During the first six months of 2020, there were a total of 165,530 properties with foreclosure filings — an all-time low, down 44 percent the same time one year ago and down 54 percent from the same time two years ago, according to Attom Data Solutions’ Midyear 2020 U.S. Foreclosure Market Report.

Foreclosure filings are qualified as default notices, scheduled auctions or bank repossessions.

Ohan Antebian | Photo credit: LinkedIn

“The residential foreclosure market across the nation continues to contract amid a combination of booming housing market conditions before the current coronavirus pandemic hit and a moratorium on activity while the country struggles to overcome the crisis,” Ohan Antebian, general manager of foreclosure listings portal RealtyTrac (owned by Attom), said in a statement.

“Foreclosure starts and completions were already declining rapidly last year because the housing market and the economy were riding so high,” Antebian continued. “Now they’re down to lows not seen for at least 15 years as the federal government has banned lenders from pursuing most delinquent loans until at least the end of August 2020 to help people weather the pandemic.”

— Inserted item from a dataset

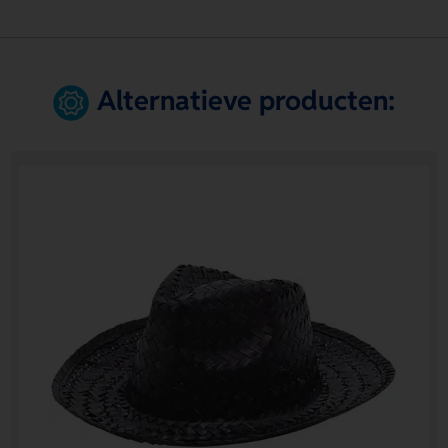
Alternatieve producten:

One in every 824 housing units across the nation, or 0.12 percent, had a foreclosure filing in the first six months of 2020. Those states with the highest foreclosure rates far exceeded the national average, including Delaware (0.28 percent of housing units had foreclosure filings), New Jersey (0.25 percent), Illinois (0.24 percent), Maryland (0.21 percent) and Connecticut (0.18 percent).

Metro areas with the highest foreclosure rates included Peoria, Illinois (0.37 percent of housing units with foreclosure filings); Trenton, New Jersey (0.36 percent); Rockford, Illinois (0.36 percent); Atlantic City, New Jersey (0.32 percent); and Lake Havasu, Arizona (0.30 percent).

Although foreclosure starts were at their lowest during the first portion of 2020 since Attom started tracking this data in 2005, three states did report annual increases in foreclosure starts: Tennessee, Idaho and Indiana.

States that reported significant annual decreases in foreclosure starts included Florida (down 63 percent), New Jersey (down 43 percent), Illinois (down 37 percent), Georgia (down 33 percent) and California (down 29 percent).

Bank repossessions also dropped to their lowest level since 2005 in the wake of government restrictions due to the pandemic. Lenders foreclosed (REO) on 37,917 U.S. properties in the half of 2020, a number down 44 percent from the previous year. States with the greatest annual decreases in REOs included Mississippi (down 76 percent), South Dakota (down 65 percent), Kansas (down 64 percent), Idaho (down 64 percent) and Nevada (down 61 percent). Nebraska, however, was the only state with an increase in REOs, which rose by 76 percent year-over-year.

Foreclosure activity in the second quarter was below pre-recession averages in 93 percent of metro areas of at least 200,000 with sufficient data to analyze. Those metros included Los Angeles, Chicago, Dallas, Houston, Miami, Atlanta, San Francisco, Phoenix, Detroit and Riverside-San Bernadino, California.

Unless the government issues another extension on the foreclosure and eviction moratorium in coming weeks, the end of August may bring with it a flood of new foreclosures.

“Distressed property volume is almost guaranteed to increase significantly once the moratorium is lifted because millions of Americans missed their mortgage payments in June and will continue to because of unemployment,” Antebian said in a statement. “But for now, everything is on hold and the foreclosure numbers reflect that pause.”